ACTIVITY - All of the listing, from first line to last, should be output exactly; the pictures stay out.

INFORMATION -
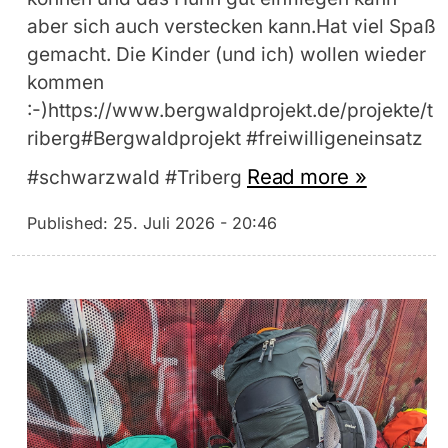
aber sich auch verstecken kann.Hat viel Spaß
gemacht. Die Kinder (und ich) wollen wieder
kommen
:-)https://www.bergwaldprojekt.de/projekte/t
riberg#Bergwaldprojekt #freiwilligeneinsatz
Read more »
#schwarzwald #Triberg
Published:
25. Juli 2026 - 20:46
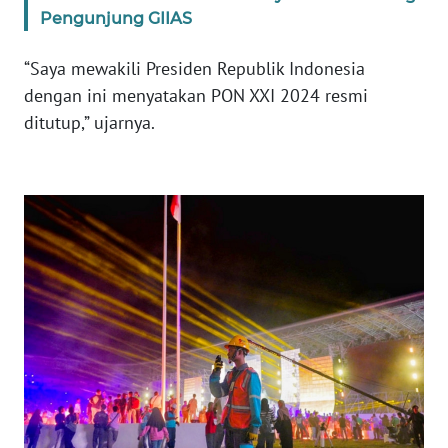
Pengunjung GIIAS
WN
JABAR
“Saya mewakili Presiden Republik Indonesia
dengan ini menyatakan PON XXI 2024 resmi
WN
BANTEN
ditutup,” ujarnya.
WN
NTT
WN
KEPRI
WN
PAPUA
WN
PAPUA
BARAT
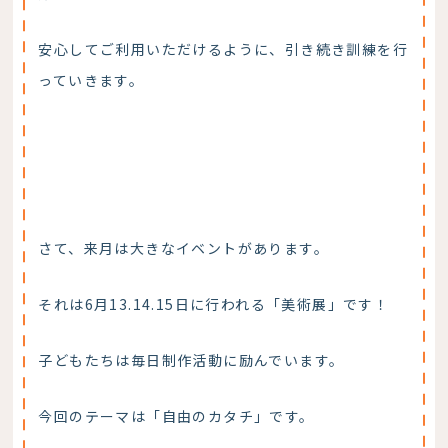
安心してご利用いただけるように、引き続き訓練を行
っていきます。
さて、来月は大きなイベントがあります。
それは6月13.14.15日に行われる「美術展」です！
子どもたちは毎日制作活動に励んでいます。
今回のテーマは「自由のカタチ」です。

TASK OUTPUT -
aber sich auch verstecken kann.Hat viel Spaß
gemacht. Die Kinder (und ich) wollen wieder
kommen
:-)https://www.bergwaldprojekt.de/projekte/t
riberg#Bergwaldprojekt #freiwilligeneinsatz
Read more »
#schwarzwald #Triberg
Published:
25. Juli 2026 - 20:46
Pengunjung GIIAS
WN
JABAR
“Saya mewakili Presiden Republik Indonesia
dengan ini menyatakan PON XXI 2024 resmi
WN
BANTEN
ditutup,” ujarnya.
WN
NTT
WN
KEPRI
WN
PAPUA
WN
PAPUA
BARAT
安心してご利用いただけるように、引き続き訓練を行
っていきます。
さて、来月は大きなイベントがあります。
それは6月13.14.15日に行われる「美術展」です！
子どもたちは毎日制作活動に励んでいます。
今回のテーマは「自由のカタチ」です。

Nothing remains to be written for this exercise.